**Your instructions:**
Output the entries below so that they read exactly as they do now.

**Recorded information:**
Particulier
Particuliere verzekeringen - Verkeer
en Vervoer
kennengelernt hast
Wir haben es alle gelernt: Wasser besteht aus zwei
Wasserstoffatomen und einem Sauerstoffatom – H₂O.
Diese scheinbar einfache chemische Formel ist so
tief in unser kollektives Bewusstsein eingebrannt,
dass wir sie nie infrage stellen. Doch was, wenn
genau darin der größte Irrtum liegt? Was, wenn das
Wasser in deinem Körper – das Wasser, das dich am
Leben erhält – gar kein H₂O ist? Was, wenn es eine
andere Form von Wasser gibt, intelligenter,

**Exercise output:**
Particulier
Particuliere verzekeringen - Verkeer
en Vervoer
kennengelernt hast
Wir haben es alle gelernt: Wasser besteht aus zwei
Wasserstoffatomen und einem Sauerstoffatom – H₂O.
Diese scheinbar einfache chemische Formel ist so
tief in unser kollektives Bewusstsein eingebrannt,
dass wir sie nie infrage stellen. Doch was, wenn
genau darin der größte Irrtum liegt? Was, wenn das
Wasser in deinem Körper – das Wasser, das dich am
Leben erhält – gar kein H₂O ist? Was, wenn es eine
andere Form von Wasser gibt, intelligenter,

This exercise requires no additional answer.